*Material provided*.
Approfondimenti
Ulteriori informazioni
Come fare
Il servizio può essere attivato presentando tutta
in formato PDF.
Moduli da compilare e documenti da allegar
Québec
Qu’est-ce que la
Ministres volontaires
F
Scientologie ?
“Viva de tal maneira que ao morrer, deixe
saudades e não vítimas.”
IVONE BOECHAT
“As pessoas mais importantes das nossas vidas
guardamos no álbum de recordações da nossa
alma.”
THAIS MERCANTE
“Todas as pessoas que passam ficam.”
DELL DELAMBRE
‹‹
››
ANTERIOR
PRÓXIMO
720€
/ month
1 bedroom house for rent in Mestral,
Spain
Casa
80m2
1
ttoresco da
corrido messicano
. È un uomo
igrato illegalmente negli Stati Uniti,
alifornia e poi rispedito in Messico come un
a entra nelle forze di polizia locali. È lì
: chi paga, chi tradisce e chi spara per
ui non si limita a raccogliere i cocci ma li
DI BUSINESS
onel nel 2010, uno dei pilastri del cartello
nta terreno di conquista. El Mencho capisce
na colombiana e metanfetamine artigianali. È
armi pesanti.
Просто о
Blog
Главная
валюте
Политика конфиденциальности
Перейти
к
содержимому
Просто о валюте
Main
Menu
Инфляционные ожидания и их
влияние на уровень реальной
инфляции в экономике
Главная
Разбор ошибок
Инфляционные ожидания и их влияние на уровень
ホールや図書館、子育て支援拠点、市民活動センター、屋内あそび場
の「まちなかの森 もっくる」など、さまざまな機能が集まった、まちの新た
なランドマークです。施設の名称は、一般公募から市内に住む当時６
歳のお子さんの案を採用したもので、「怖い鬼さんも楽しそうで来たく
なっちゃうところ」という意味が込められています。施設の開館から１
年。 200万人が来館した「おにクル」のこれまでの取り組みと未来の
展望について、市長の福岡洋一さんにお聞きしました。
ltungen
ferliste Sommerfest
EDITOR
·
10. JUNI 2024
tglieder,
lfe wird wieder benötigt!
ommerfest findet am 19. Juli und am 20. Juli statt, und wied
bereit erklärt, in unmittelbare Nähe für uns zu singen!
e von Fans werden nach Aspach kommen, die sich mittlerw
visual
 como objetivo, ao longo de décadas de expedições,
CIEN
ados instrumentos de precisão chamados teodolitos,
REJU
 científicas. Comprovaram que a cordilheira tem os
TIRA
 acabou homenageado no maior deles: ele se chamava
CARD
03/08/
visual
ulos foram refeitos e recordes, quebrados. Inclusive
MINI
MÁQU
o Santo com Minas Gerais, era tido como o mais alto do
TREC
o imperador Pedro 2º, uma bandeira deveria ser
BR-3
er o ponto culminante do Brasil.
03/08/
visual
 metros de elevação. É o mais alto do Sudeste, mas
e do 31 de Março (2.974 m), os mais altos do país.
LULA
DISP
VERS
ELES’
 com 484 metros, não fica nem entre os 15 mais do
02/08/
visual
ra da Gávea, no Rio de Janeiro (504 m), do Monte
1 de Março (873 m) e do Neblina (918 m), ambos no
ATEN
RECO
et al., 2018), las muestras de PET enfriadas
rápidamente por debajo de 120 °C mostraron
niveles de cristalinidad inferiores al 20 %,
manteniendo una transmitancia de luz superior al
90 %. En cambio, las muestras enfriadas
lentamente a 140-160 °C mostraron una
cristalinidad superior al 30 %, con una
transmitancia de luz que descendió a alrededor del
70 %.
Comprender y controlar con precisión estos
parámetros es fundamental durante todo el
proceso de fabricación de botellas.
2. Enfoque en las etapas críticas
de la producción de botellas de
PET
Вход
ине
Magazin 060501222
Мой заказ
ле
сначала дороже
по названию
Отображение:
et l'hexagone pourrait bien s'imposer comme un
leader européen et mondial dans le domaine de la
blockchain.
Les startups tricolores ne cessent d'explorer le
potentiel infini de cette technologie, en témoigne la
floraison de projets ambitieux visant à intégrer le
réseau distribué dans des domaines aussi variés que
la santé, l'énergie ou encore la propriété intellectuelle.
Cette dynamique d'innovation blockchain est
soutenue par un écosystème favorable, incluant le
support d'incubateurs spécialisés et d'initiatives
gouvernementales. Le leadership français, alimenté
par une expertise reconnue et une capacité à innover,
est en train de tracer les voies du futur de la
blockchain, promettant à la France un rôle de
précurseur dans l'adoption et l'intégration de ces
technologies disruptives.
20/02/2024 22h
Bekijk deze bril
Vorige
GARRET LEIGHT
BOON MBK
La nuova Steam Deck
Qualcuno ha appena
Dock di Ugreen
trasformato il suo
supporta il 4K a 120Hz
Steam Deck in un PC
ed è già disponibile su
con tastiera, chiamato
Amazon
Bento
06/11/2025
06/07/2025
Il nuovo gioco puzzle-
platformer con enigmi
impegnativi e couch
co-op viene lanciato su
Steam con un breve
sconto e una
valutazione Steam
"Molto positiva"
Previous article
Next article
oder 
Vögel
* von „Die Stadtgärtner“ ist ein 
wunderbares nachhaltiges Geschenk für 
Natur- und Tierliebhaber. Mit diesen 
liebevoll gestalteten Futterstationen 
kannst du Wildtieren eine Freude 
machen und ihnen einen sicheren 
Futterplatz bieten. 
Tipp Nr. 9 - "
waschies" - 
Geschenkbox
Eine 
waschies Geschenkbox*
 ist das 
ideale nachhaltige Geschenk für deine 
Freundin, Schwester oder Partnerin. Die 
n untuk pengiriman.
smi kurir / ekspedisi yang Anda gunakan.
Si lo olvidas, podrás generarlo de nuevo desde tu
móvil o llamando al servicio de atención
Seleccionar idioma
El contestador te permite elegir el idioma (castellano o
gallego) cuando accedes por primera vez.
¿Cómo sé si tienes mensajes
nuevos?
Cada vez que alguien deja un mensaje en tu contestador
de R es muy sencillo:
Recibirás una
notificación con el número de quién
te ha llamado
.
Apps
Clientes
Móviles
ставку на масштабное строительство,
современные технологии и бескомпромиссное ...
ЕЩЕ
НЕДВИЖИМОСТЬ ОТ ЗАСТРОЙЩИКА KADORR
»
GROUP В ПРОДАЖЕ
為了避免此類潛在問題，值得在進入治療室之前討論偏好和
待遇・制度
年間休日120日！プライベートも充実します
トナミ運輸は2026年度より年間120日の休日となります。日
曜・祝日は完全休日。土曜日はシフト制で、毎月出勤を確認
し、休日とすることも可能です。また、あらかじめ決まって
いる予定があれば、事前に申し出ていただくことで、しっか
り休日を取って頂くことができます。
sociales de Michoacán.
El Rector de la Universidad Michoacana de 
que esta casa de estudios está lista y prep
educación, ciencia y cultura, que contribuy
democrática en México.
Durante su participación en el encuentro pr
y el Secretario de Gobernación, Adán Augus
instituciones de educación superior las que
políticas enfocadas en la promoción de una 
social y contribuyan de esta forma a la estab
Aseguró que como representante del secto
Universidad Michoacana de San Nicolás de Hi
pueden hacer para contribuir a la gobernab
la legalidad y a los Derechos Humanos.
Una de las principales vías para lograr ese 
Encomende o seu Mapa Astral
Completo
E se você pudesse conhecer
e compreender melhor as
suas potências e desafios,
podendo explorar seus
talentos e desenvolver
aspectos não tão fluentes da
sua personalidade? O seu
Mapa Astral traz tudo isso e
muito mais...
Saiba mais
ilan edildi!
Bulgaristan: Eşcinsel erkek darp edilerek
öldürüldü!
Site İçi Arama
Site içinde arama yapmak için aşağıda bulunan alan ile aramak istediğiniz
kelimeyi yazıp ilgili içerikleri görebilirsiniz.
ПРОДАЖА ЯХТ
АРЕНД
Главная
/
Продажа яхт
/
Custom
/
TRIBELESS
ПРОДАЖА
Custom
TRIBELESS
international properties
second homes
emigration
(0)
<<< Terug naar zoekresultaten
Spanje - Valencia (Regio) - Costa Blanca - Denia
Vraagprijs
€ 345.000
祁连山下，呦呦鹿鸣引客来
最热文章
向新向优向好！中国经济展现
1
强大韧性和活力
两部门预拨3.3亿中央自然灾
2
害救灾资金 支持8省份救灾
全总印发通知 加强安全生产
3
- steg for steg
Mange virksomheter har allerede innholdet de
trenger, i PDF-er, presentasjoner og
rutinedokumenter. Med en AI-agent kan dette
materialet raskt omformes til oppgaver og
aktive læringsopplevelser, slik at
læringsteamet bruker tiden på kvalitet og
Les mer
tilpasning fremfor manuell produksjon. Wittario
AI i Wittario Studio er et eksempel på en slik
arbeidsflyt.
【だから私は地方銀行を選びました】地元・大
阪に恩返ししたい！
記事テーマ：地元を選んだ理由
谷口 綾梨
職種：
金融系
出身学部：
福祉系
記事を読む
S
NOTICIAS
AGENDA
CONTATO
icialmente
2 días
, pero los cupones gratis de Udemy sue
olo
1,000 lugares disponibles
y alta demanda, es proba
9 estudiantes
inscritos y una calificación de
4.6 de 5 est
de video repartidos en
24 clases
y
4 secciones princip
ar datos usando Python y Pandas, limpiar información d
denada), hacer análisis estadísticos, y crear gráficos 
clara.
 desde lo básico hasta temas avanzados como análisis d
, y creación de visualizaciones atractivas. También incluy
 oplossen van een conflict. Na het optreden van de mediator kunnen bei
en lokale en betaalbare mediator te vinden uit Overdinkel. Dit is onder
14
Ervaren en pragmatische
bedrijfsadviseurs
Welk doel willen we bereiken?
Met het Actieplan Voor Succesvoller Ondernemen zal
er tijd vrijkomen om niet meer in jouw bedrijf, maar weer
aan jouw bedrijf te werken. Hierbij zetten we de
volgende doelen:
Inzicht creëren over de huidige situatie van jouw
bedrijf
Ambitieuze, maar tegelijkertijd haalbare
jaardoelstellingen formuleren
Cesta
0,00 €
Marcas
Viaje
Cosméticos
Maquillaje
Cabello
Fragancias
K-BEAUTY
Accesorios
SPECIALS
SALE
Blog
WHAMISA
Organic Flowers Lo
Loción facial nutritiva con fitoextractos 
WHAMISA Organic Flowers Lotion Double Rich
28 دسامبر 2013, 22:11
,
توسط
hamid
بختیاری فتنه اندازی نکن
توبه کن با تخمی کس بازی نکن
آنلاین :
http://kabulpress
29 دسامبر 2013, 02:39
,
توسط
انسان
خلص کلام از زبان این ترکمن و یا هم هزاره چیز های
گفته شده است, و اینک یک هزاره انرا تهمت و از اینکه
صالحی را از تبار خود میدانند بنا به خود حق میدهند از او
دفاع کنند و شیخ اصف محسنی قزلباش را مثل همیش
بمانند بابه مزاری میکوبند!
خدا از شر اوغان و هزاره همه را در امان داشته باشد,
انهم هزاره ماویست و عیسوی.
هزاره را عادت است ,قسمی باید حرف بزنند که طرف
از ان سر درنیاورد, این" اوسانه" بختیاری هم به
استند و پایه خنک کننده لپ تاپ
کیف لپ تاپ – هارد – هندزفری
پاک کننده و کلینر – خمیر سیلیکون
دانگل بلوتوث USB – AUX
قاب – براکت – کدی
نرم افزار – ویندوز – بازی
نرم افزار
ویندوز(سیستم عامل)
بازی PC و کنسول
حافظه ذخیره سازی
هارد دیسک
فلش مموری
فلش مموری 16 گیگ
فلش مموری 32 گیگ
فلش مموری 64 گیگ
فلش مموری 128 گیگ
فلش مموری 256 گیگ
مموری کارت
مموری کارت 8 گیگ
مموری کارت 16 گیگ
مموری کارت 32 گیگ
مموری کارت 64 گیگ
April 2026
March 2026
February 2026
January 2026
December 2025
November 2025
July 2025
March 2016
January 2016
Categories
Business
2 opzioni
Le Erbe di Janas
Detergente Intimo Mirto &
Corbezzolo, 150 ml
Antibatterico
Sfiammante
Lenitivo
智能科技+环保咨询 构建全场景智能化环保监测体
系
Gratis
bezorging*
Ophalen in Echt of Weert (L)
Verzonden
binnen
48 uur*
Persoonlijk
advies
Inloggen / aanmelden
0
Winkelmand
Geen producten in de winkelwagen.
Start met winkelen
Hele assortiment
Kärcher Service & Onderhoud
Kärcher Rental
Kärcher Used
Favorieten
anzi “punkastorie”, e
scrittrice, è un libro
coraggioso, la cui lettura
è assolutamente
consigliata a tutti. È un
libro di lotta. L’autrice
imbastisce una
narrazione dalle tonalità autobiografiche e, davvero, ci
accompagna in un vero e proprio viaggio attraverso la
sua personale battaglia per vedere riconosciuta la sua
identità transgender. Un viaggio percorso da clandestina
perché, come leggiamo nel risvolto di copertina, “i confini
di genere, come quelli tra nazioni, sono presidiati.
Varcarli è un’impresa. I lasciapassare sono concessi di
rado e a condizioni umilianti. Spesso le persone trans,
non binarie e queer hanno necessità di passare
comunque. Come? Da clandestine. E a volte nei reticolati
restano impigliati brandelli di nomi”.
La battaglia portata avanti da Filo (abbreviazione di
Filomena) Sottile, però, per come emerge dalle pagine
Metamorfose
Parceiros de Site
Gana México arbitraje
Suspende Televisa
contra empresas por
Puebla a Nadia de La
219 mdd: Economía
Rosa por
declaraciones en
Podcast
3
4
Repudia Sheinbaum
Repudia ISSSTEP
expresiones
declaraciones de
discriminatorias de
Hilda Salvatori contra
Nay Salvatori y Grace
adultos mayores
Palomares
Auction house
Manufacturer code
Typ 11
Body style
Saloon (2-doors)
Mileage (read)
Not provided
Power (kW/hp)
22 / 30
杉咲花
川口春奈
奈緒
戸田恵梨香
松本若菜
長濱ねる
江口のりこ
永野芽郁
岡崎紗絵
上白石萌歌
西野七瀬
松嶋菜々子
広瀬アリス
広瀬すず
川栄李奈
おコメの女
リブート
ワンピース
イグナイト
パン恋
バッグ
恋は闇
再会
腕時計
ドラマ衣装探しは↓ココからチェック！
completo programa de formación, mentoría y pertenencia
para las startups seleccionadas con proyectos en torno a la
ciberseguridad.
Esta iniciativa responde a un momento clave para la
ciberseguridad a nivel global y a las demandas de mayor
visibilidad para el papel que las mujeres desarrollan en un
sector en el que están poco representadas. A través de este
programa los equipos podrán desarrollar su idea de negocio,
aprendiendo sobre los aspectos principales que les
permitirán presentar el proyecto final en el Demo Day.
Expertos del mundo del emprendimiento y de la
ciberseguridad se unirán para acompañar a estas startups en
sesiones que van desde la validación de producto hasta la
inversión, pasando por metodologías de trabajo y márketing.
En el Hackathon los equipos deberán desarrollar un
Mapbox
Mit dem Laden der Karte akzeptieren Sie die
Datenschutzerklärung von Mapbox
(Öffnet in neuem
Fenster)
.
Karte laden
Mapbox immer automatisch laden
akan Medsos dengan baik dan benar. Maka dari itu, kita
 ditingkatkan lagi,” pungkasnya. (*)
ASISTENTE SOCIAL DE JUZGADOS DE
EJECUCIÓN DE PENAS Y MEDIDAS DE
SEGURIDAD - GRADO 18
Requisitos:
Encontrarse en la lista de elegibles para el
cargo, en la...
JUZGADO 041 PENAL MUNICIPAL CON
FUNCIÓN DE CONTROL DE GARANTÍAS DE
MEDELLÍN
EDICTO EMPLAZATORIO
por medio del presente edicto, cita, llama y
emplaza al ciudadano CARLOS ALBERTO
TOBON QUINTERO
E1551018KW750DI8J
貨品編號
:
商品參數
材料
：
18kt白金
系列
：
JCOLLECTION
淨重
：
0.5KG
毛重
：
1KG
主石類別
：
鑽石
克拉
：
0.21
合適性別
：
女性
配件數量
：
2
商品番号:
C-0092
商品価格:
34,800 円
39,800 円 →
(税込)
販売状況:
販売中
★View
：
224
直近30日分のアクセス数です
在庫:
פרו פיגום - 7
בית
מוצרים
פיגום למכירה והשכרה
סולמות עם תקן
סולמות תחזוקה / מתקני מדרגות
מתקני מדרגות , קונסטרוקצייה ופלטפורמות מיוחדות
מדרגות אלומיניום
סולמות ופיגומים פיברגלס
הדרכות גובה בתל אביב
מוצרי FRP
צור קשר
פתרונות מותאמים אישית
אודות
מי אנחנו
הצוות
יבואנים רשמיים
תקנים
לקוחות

*What needs to be done*. Gather all lines from the records above in which "oder" appears.

*Problem solution*.
oder 
Freundin, Schwester oder Partnerin. Die 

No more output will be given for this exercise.